Observation data (J2000 epoch)
- Constellation: Ursa Major
- Right ascension: 09^{h} 24^{m} 37.698^{s}
- Declination: +49° 21′ 25.69″
- Redshift: 0.016301 ± 0.000023
- Heliocentric radial velocity: 4887 ± 7 km/s
- Galactocentric velocity: 4917 ± 7 km/s
- Distance: 69.050 ± 00 Mpc (225.21 ± 0.00 Mly)h^{−1} _{0.73}
- Apparent magnitude (V): 12.27
- Apparent magnitude (B): 12.90
- Absolute magnitude (V): -21.92 ± 0.22

Characteristics
- Type: SA(s)c
- Size: 125,000
- Apparent size (V): 1.70′ × 1.43′

Other designations
- NGC 2857, Arp 1, APG 1, PGC 26666, UGC 5000

= NGC 2857 =

Spiral galaxy in the constellation Ursa Major

NGC 2857 (also known as Arp 1 and PGC 26666) is a spiral galaxy in the constellation Ursa Major. It was discovered on January 9, 1856, by R. J. Mitchell.
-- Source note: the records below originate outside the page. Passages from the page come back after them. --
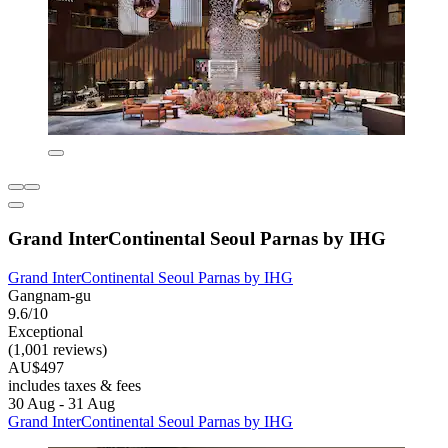
Grand InterContinental Seoul Parnas by IHG
Grand InterContinental Seoul Parnas by IHG
Gangnam-gu
9.6/10
Exceptional
(1,001 reviews)
AU$497
includes taxes & fees
30 Aug - 31 Aug
Grand InterContinental Seoul Parnas by IHG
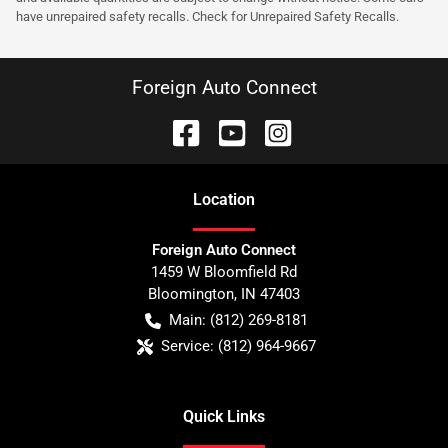
have unrepaired safety recalls. Check for Unrepaired Safety Recalls.
Foreign Auto Connect
Location
Foreign Auto Connect
1459 W Bloomfield Rd
Bloomington
,
IN
47403
Main:
(812) 269-8181
Service:
(812) 964-9667
Quick Links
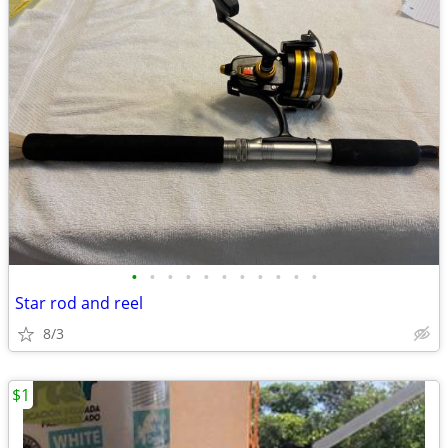
•
•
•
•
•
•
•
•
•
•
•
Star rod and reel
8/3
$1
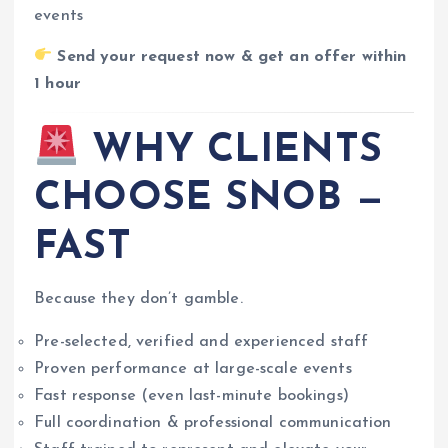
events
Send your request now & get an offer within
1 hour
WHY CLIENTS
CHOOSE SNOB —
FAST
Because they don’t gamble.
Pre-selected, verified and experienced staff
Proven performance at large-scale events
Fast response (even last-minute bookings)
Full coordination & professional communication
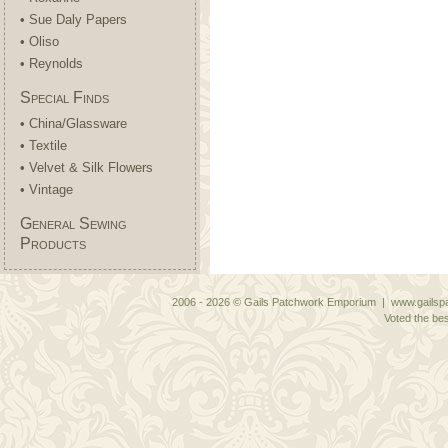
• Sue Daly Papers
• Oliso
• Reynolds
Special Finds
• China/Glassware
• Textile
• Velvet & Silk Flowers
• Vintage
General Sewing
Products
2006 - 2026 © Gails Patchwork Emporium | www.gailspa
Voted the bes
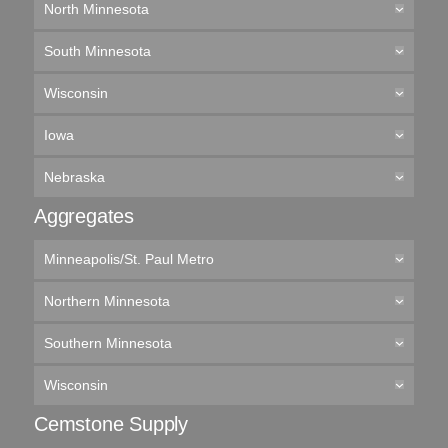
North Minnesota
South Minnesota
Wisconsin
Iowa
Nebraska
Aggregates
Minneapolis/St. Paul Metro
Northern Minnesota
Southern Minnesota
Wisconsin
Cemstone Supply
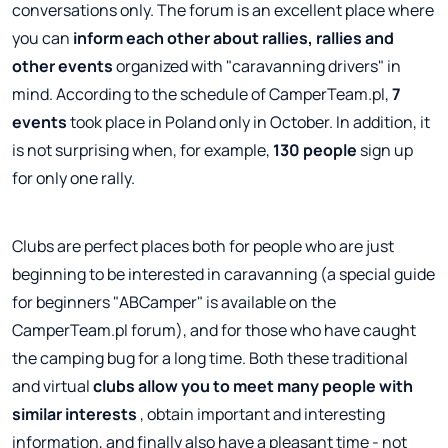
conversations only. The forum is an excellent place where
you can
inform each other about rallies, rallies and
other events
organized with "caravanning drivers" in
mind. According to the schedule of CamperTeam.pl,
7
events
took place in Poland only in October. In addition, it
is not surprising when, for example,
130 people
sign up
for only one rally.
Clubs are perfect places both for people who are just
beginning to be interested in caravanning (a special guide
for beginners "ABCamper" is available on the
CamperTeam.pl forum), and for those who have caught
the camping bug for a long time. Both these traditional
and virtual
clubs allow you to meet many people with
similar interests
, obtain important and interesting
information, and finally also have a pleasant time - not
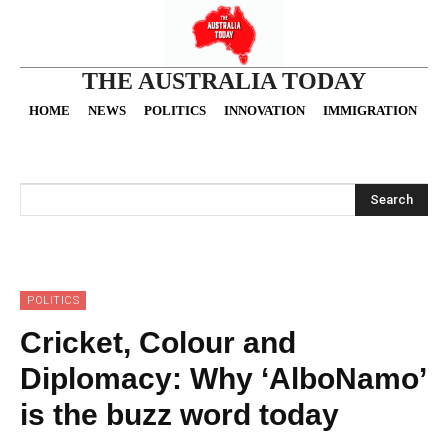
THE AUSTRALIA TODAY
HOME
NEWS
POLITICS
INNOVATION
IMMIGRATION
O
Search
POLITICS
Cricket, Colour and
Diplomacy: Why ‘AlboNamo’
is the buzz word today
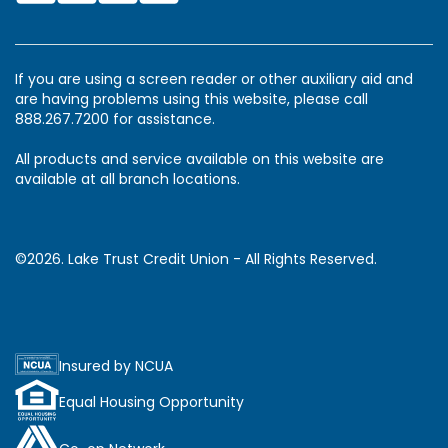
If you are using a screen reader or other auxiliary aid and
are having problems using this website, please call
888.267.7200 for assistance.
All products and service available on this website are
available at all branch locations.
©2026. Lake Trust Credit Union - All Rights Reserved.
Insured by NCUA
Equal Housing Opportunity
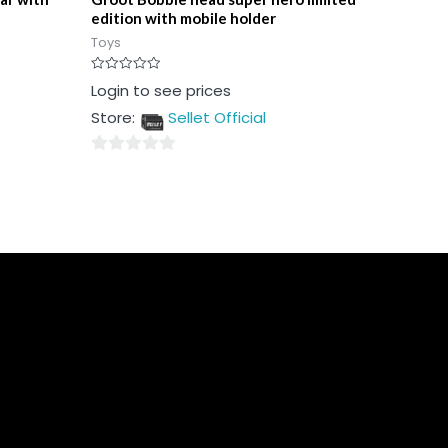
edition with mobile holder
Toys
Rated
Login to see prices
0
out
Store:
Sellet Official
of
5
0
out
of
5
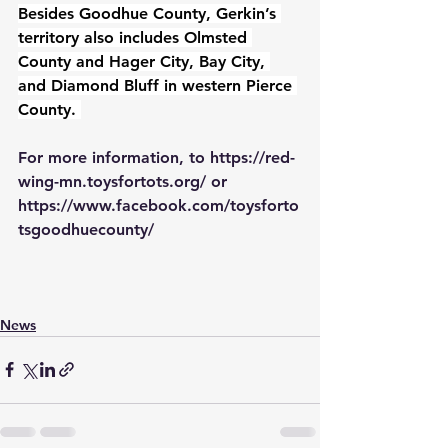
Besides Goodhue County, Gerkin’s 
territory also includes Olmsted 
County and Hager City, Bay City, 
and Diamond Bluff in western Pierce 
County. 
For more information, to 
https://red-
wing-mn.toysfortots.org/
 or 
https://www.facebook.com/toysforto
tsgoodhuecounty/
News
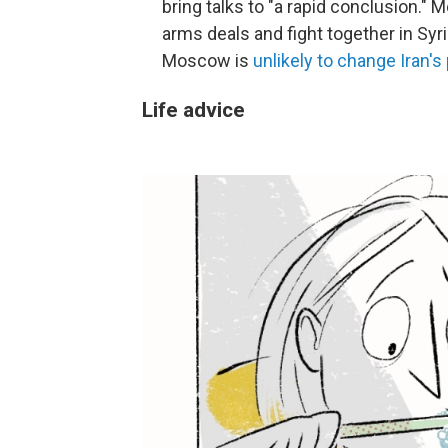
bring talks to "a rapid conclusion.
arms deals and fight together in Syri
Moscow is
unlikely to change Iran'
Life advice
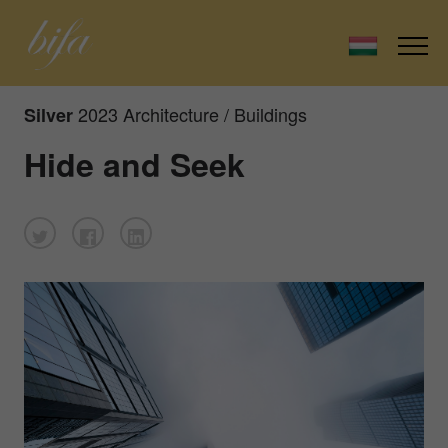
2023 Architecture / Buildings
Silver
Hide and Seek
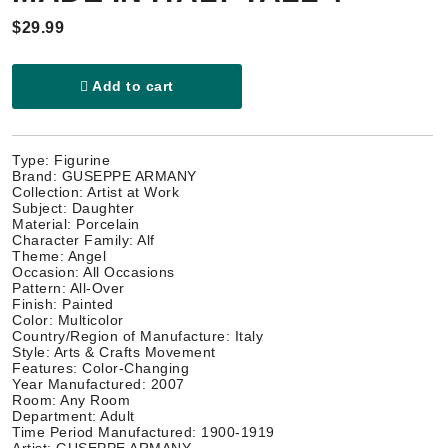
$29.99
Add to cart
Type: Figurine
Brand: GUSEPPE ARMANY
Collection: Artist at Work
Subject: Daughter
Material: Porcelain
Character Family: Alf
Theme: Angel
Occasion: All Occasions
Pattern: All-Over
Finish: Painted
Color: Multicolor
Country/Region of Manufacture: Italy
Style: Arts & Crafts Movement
Features: Color-Changing
Year Manufactured: 2007
Room: Any Room
Department: Adult
Time Period Manufactured: 1900-1919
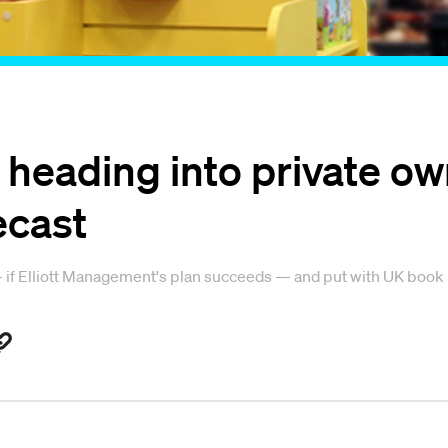
heading into private own
ecast
 if Elliott Management's plan succeeds — and put with UK book r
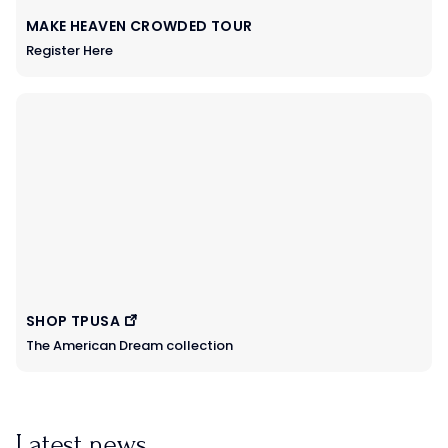
MAKE HEAVEN CROWDED TOUR
Register Here
SHOP TPUSA
The American Dream collection
Latest news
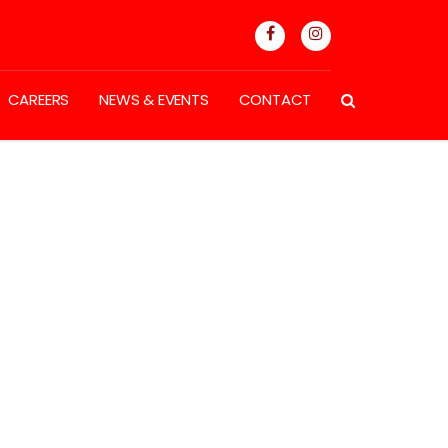
CAREERS
NEWS & EVENTS
CONTACT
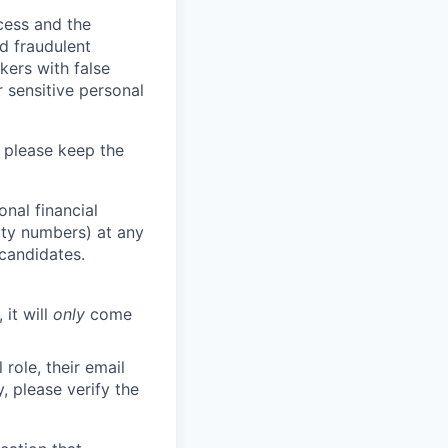
ocess and the
d fraudulent
kers with false
 sensitive personal
 please keep the
nal financial
rity numbers) at any
 candidates.
 it will
only
come
role, their email
y, please verify the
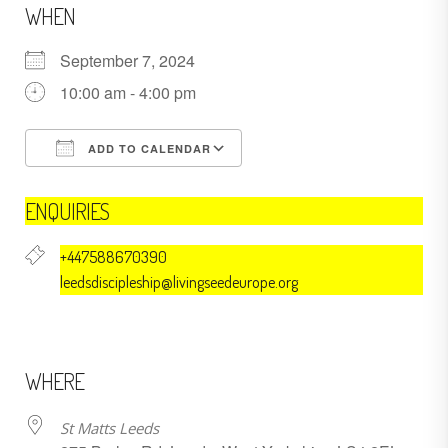
WHEN
September 7, 2024
10:00 am - 4:00 pm
ADD TO CALENDAR
Download ICS
Google Calendar
ENQUIRIES
+447588670390
leedsdiscipleship@livingseedeurope.org
WHERE
St Matts Leeds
NGC 2857 is the first object in Halton Arp's Atlas of Peculiar Galaxies, and one of six Arp objects in the 'Low Surface Brightness Galaxies' section. The other five low surface brightness galaxies are Arp 2 (UGC 10310), Arp 3, Arp 4, Arp 5 (NGC 3664), and Arp 6 (NGC 2537).

==Supernova==
One supernova has been observed in NGC 2857:
- SN 2012fg (Type II-P, mag. 14.5) was discovered by the MASTER-Kislovodsk auto-detection system on October 7, 2012. Its absolute magnitude was calculated to be -19.8. The spectrum of SN 2012fg was recorded and analyzed by multiple teams of scientists as it changed rapidly in the days following its detection.